▸ **Try it**: Filter the entries for the word "asistentes". Copy each line in which it occurs.

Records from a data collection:
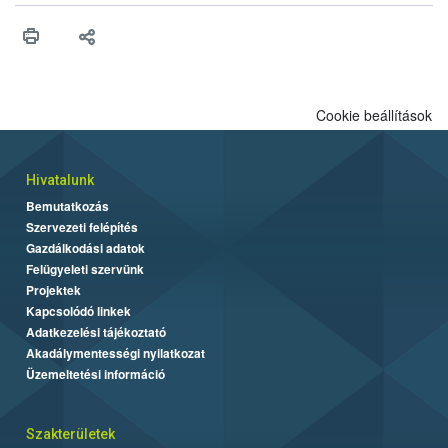
Cookie beállítások
Hivatalunk
Bemutatkozás
Szervezeti felépítés
Gazdálkodási adatok
Felügyeleti szervünk
Projektek
Kapcsolódó linkek
Adatkezelési tájékoztató
Akadálymentességi nyilatkozat
Üzemeltetési információ
Szakterületek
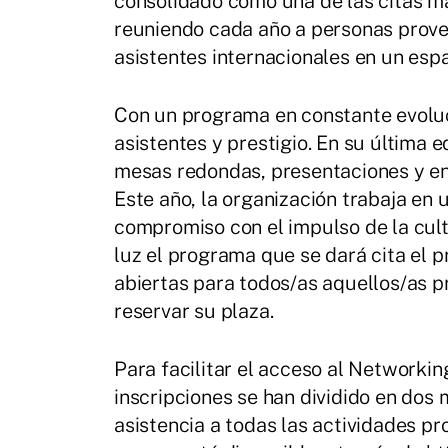
consolidado como una de las citas má
reuniendo cada año a personas proven
asistentes internacionales en un esp
Con un programa en constante evoluc
asistentes y prestigio. En su última 
mesas redondas, presentaciones y enc
Este año, la organización trabaja en
compromiso con el impulso de la cultu
luz el programa que se dará cita el 
abiertas para todos/as aquellos/as p
reservar su plaza.
Para facilitar el acceso al Networking
inscripciones se han dividido en dos 
asistencia a todas las actividades p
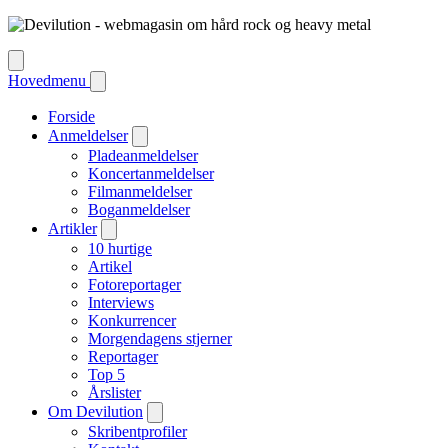
Hovedmenu
Forside
Anmeldelser
Pladeanmeldelser
Koncertanmeldelser
Filmanmeldelser
Boganmeldelser
Artikler
10 hurtige
Artikel
Fotoreportager
Interviews
Konkurrencer
Morgendagens stjerner
Reportager
Top 5
Årslister
Om Devilution
Skribentprofiler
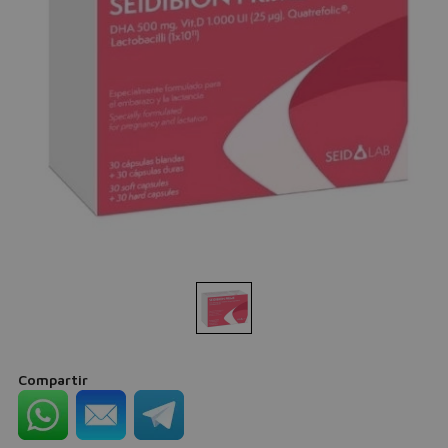
Compartir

▸ **Response area**:
asistentes internacionales en un esp
asistentes y prestigio. En su última 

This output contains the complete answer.